Integrate the Tika REST service with Rails paperclip attachments to extract text from PDF documents and store in Elasticsearch

In this post I'll share some code to integrate the Tika REST service with Rails paperclip file attachments to extract text from PDF documents and store the data in Elasticsearch (Docker-integrated).

I installed my Docker dependencies via Brew on OSX.

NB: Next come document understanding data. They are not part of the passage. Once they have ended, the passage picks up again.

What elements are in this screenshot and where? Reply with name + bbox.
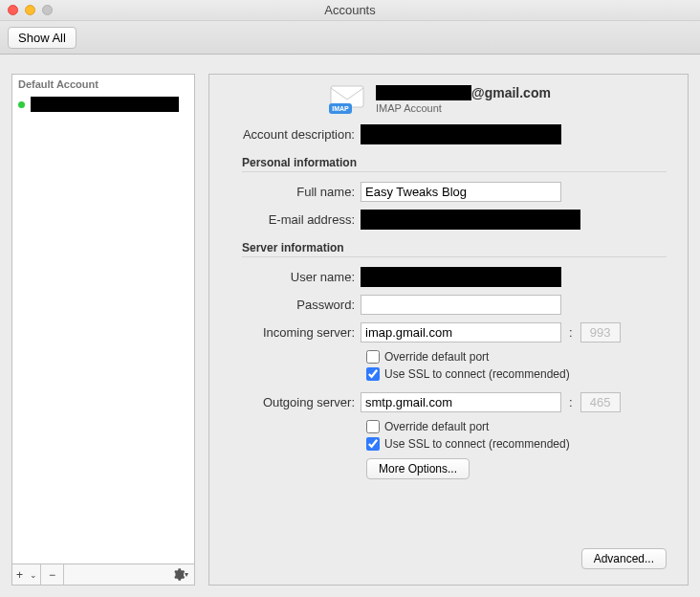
override-port-label: Override default port <box>384 350 489 364</box>
incoming-server-label: Incoming server: <box>217 325 361 340</box>
account-email-redacted <box>376 85 471 100</box>
svg-text:IMAP: IMAP <box>332 105 349 112</box>
toolbar: Show All <box>0 21 700 55</box>
account-type-label: IMAP Account <box>376 102 551 114</box>
account-settings-button[interactable]: ▾ <box>165 567 194 582</box>
chevron-down-icon: ▾ <box>185 570 188 579</box>
sidebar-footer: + ⌄ − ▾ <box>11 564 195 586</box>
server-section-header: Server information <box>242 241 667 257</box>
full-name-label: Full name: <box>217 185 361 199</box>
override-port-label: Override default port <box>384 420 489 433</box>
outgoing-server-label: Outgoing server: <box>217 395 361 409</box>
password-label: Password: <box>217 298 361 312</box>
add-account-menu-button[interactable]: ⌄ <box>27 564 41 585</box>
window-title: Accounts <box>324 3 375 17</box>
mail-icon: IMAP <box>328 82 366 117</box>
incoming-override-port-checkbox[interactable] <box>366 350 380 364</box>
traffic-lights <box>8 5 53 15</box>
incoming-server-input[interactable] <box>361 322 561 343</box>
remove-account-button[interactable]: − <box>41 564 64 585</box>
sidebar: Default Account + ⌄ − ▾ <box>11 74 195 586</box>
outgoing-server-input[interactable] <box>361 392 561 412</box>
more-options-button[interactable]: More Options... <box>366 458 470 479</box>
full-name-input[interactable] <box>361 182 561 202</box>
titlebar: Accounts <box>0 0 700 21</box>
password-input[interactable] <box>361 295 561 315</box>
description-label: Account description: <box>217 127 361 142</box>
outgoing-port-input <box>580 392 621 412</box>
sidebar-section-header: Default Account <box>12 75 194 94</box>
email-label: E-mail address: <box>217 212 361 227</box>
add-account-button[interactable]: + <box>12 564 27 585</box>
gear-icon <box>171 567 186 582</box>
incoming-port-input <box>580 322 621 343</box>
account-name-redacted <box>31 97 179 112</box>
zoom-window-button[interactable] <box>42 5 53 15</box>
use-ssl-label: Use SSL to connect (recommended) <box>384 367 570 381</box>
list-item[interactable] <box>12 94 194 115</box>
incoming-ssl-checkbox[interactable] <box>366 367 380 381</box>
show-all-button[interactable]: Show All <box>8 27 77 49</box>
close-window-button[interactable] <box>8 5 18 15</box>
account-email-title: @gmail.com <box>376 85 551 100</box>
colon-separator: : <box>561 395 580 409</box>
minimize-window-button[interactable] <box>25 5 35 15</box>
user-name-label: User name: <box>217 270 361 284</box>
advanced-button[interactable]: Advanced... <box>581 548 667 569</box>
status-dot-icon <box>18 101 25 108</box>
account-detail-panel: IMAP @gmail.com IMAP Account Account des… <box>208 74 689 586</box>
description-input-redacted[interactable] <box>361 124 561 144</box>
account-list[interactable]: Default Account <box>11 74 195 564</box>
outgoing-override-port-checkbox[interactable] <box>366 420 380 433</box>
colon-separator: : <box>561 325 580 340</box>
user-name-input-redacted[interactable] <box>361 267 561 287</box>
personal-section-header: Personal information <box>242 156 667 172</box>
email-input-redacted[interactable] <box>361 210 580 230</box>
outgoing-ssl-checkbox[interactable] <box>366 437 380 451</box>
use-ssl-label: Use SSL to connect (recommended) <box>384 437 570 451</box>
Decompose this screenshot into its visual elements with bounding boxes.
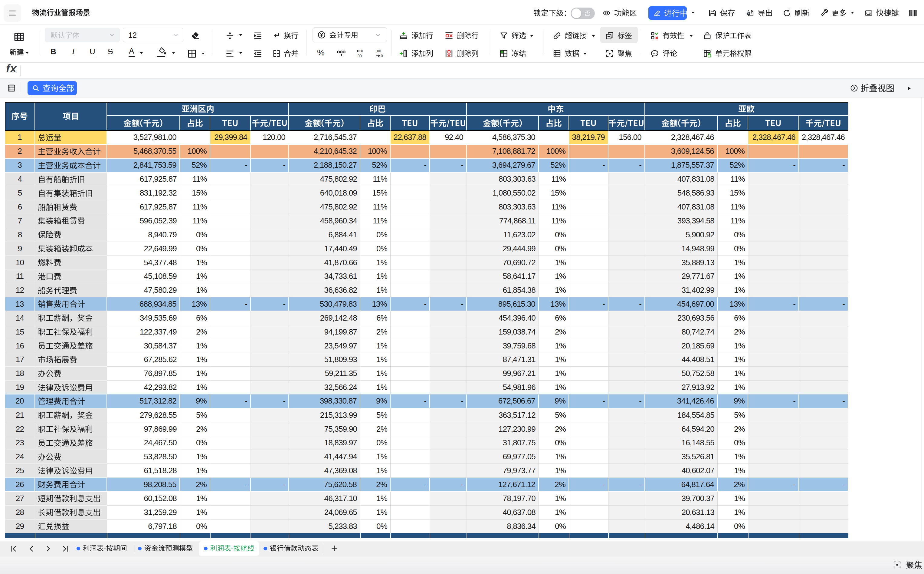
svg-text:.00: .00: [376, 49, 381, 53]
svg-text:0: 0: [381, 54, 383, 58]
svg-text:0: 0: [361, 49, 363, 53]
svg-text:.00: .00: [357, 54, 362, 58]
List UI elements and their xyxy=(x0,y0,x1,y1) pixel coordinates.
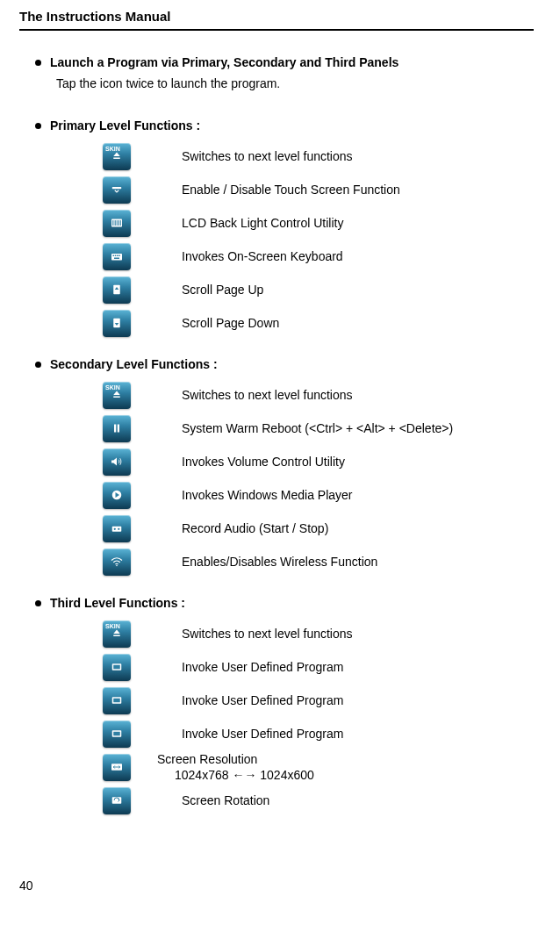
svg-rect-10 xyxy=(114,425,116,433)
primary-table: Switches to next level functions Enable … xyxy=(103,140,534,340)
bullet-icon xyxy=(35,123,41,129)
keyboard-icon xyxy=(103,243,131,270)
launch-section: Launch a Program via Primary, Secondary … xyxy=(19,55,534,90)
list-item: Invoke User Defined Program xyxy=(103,650,534,684)
list-item: Enable / Disable Touch Screen Function xyxy=(103,173,534,206)
list-item: Switches to next level functions xyxy=(103,617,534,650)
bullet-icon xyxy=(35,362,41,368)
record-icon xyxy=(103,515,131,542)
func-desc: Invokes Volume Control Utility xyxy=(182,454,345,470)
primary-heading: Primary Level Functions : xyxy=(19,118,534,133)
func-desc: Switches to next level functions xyxy=(182,148,353,164)
func-desc: Invoke User Defined Program xyxy=(182,692,343,708)
func-desc: Switches to next level functions xyxy=(182,387,353,403)
rotation-icon xyxy=(103,787,131,814)
func-desc: Scroll Page Down xyxy=(182,315,279,331)
resolution-icon xyxy=(103,754,131,781)
scroll-up-icon xyxy=(103,276,131,304)
skin-icon xyxy=(103,382,131,409)
header-divider xyxy=(19,29,534,31)
manual-title: The Instructions Manual xyxy=(19,9,534,29)
svg-rect-22 xyxy=(113,732,120,736)
list-item: Screen Rotation xyxy=(103,784,534,817)
secondary-section: Secondary Level Functions : Switches to … xyxy=(19,357,534,578)
user-prog-icon xyxy=(103,721,131,748)
third-heading-text: Third Level Functions : xyxy=(50,596,185,610)
func-desc: Enable / Disable Touch Screen Function xyxy=(182,182,400,197)
skin-icon xyxy=(103,143,131,170)
svg-rect-6 xyxy=(118,255,120,257)
page-number: 40 xyxy=(19,878,33,893)
user-prog-icon xyxy=(103,654,131,681)
skin-icon xyxy=(103,620,131,648)
svg-rect-7 xyxy=(114,258,119,260)
primary-section: Primary Level Functions : Switches to ne… xyxy=(19,118,534,340)
secondary-heading: Secondary Level Functions : xyxy=(19,357,534,371)
list-item: Enables/Disables Wireless Function xyxy=(103,545,534,578)
resolution-line1: Screen Resolution xyxy=(157,751,314,767)
func-desc: Screen Resolution 1024x768 ←→ 1024x600 xyxy=(157,751,314,783)
func-desc: Enables/Disables Wireless Function xyxy=(182,554,377,570)
svg-rect-3 xyxy=(113,255,115,257)
reboot-icon xyxy=(103,415,131,442)
list-item: Invokes Windows Media Player xyxy=(103,478,534,512)
func-desc: Invokes On-Screen Keyboard xyxy=(182,248,343,264)
func-desc: Scroll Page Up xyxy=(182,282,263,298)
launch-heading-text: Launch a Program via Primary, Secondary … xyxy=(50,55,398,69)
list-item: Invokes On-Screen Keyboard xyxy=(103,240,534,273)
svg-point-15 xyxy=(118,528,119,530)
func-desc: Screen Rotation xyxy=(182,792,269,808)
func-desc: Invoke User Defined Program xyxy=(182,659,343,675)
svg-rect-18 xyxy=(113,665,120,670)
func-desc: Invokes Windows Media Player xyxy=(182,487,353,503)
bullet-icon xyxy=(35,600,41,606)
secondary-heading-text: Secondary Level Functions : xyxy=(50,357,218,371)
primary-heading-text: Primary Level Functions : xyxy=(50,118,200,133)
volume-icon xyxy=(103,448,131,476)
resolution-line2: 1024x768 ←→ 1024x600 xyxy=(175,767,314,783)
svg-rect-4 xyxy=(115,255,117,257)
svg-rect-2 xyxy=(111,254,122,261)
scroll-down-icon xyxy=(103,310,131,337)
svg-point-14 xyxy=(114,528,116,530)
launch-intro: Tap the icon twice to launch the program… xyxy=(56,76,534,90)
list-item: Invoke User Defined Program xyxy=(103,717,534,750)
svg-rect-11 xyxy=(118,425,119,433)
svg-rect-5 xyxy=(117,255,118,257)
backlight-icon xyxy=(103,210,131,237)
func-desc: System Warm Reboot (<Ctrl> + <Alt> + <De… xyxy=(182,420,453,436)
list-item: System Warm Reboot (<Ctrl> + <Alt> + <De… xyxy=(103,412,534,445)
func-desc: Invoke User Defined Program xyxy=(182,726,343,742)
svg-point-16 xyxy=(116,565,118,567)
svg-rect-20 xyxy=(113,699,120,703)
func-desc: LCD Back Light Control Utility xyxy=(182,215,343,231)
third-section: Third Level Functions : Switches to next… xyxy=(19,596,534,817)
svg-rect-13 xyxy=(112,527,122,532)
list-item: Scroll Page Up xyxy=(103,273,534,306)
func-desc: Switches to next level functions xyxy=(182,626,353,642)
secondary-table: Switches to next level functions System … xyxy=(103,378,534,578)
list-item: Scroll Page Down xyxy=(103,306,534,340)
list-item: Switches to next level functions xyxy=(103,140,534,173)
third-table: Switches to next level functions Invoke … xyxy=(103,617,534,817)
list-item: LCD Back Light Control Utility xyxy=(103,206,534,240)
list-item: Invokes Volume Control Utility xyxy=(103,445,534,478)
list-item: Switches to next level functions xyxy=(103,378,534,412)
bullet-icon xyxy=(35,60,41,66)
svg-rect-0 xyxy=(112,187,122,189)
page-header: The Instructions Manual xyxy=(19,9,534,31)
func-desc: Record Audio (Start / Stop) xyxy=(182,520,328,536)
list-item: Record Audio (Start / Stop) xyxy=(103,512,534,545)
touch-icon xyxy=(103,176,131,204)
list-item: Screen Resolution 1024x768 ←→ 1024x600 xyxy=(103,750,534,784)
wireless-icon xyxy=(103,549,131,576)
media-player-icon xyxy=(103,482,131,509)
list-item: Invoke User Defined Program xyxy=(103,684,534,717)
launch-heading: Launch a Program via Primary, Secondary … xyxy=(19,55,534,69)
user-prog-icon xyxy=(103,687,131,714)
third-heading: Third Level Functions : xyxy=(19,596,534,610)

$ brew list --versions | grep -i docker
docker 1.12.5
docker-compose 1.10.0
docker-machine 0.9.0
docker-machine-nfs 0.4.1

# [optional] create VirtualBox docker-machine with increased resources
docker-machine create --virtualbox-memory "4096" --virtualbox-disk-size "40000" -d virtualbox docker-machine

# [optional] enable NFS support
docker-machine-nfs docker-machine

Initial Rails setup

# rvm files
echo docker_rails_tika_elasticsearch > .ruby-gemset
echo ruby-2.3.3 > .ruby-version
cd .

gem install rails

rails -v
Rails 5.0.1

# new project with postgresql connection
rails new . --api -d postgresql

# init database
rake db:create && rake db:migrate

Add gems, edit file: Gemfile

gem 'dotenv-rails'
gem 'elasticsearch-model'
gem 'elasticsearch-rails'
gem 'paperclip', '~> 5.0'
gem 'sidekiq'

Execute bundle install to install the new gems.

Update application configuration to set Sidekiq as the the Active Job queue adapter and enable Elasticsearch logging, edit file: config/application.rb

# ...snip...
require 'elasticsearch/rails/instrumentation'

module DockerRailsTikaElasticsearch
  class Application < Rails::Application
    # ...snip...
    config.active_job.queue_adapter = :sidekiq
  end
end

Added a dotenv file for development environment variables, new file: .env.development

ELASTICSEARCH_HOST=localhost
POSTGRES_HOST=localhost
POSTGRES_PASSWORD=postgres
POSTGRES_USER=postgres
RAILS_HOST=localhost
REDIS_HOST=localhost
TIKA_HOST=localhost

Updated database config to use environment variables, edit file: config/database.yml

default: &default
  adapter: postgresql
  encoding: unicode
  host: <%= ENV.fetch('POSTGRES_HOST', 'localhost') %>
  password: <%= ENV.fetch('POSTGRES_PASSWORD', 'postgres') %>
  pool: <%= ENV.fetch("RAILS_MAX_THREADS") { 5 } %>
  username: <%= ENV.fetch('POSTGRES_USER', 'postgres') %>

Added an Elasticsearch initializer to set the host from an environment variable, new file: config/initializers/elasticsearch.rb

Elasticsearch::Model.client = Elasticsearch::Client.new(host: ENV.fetch('ELASTICSEARCH_HOST', 'localhost'))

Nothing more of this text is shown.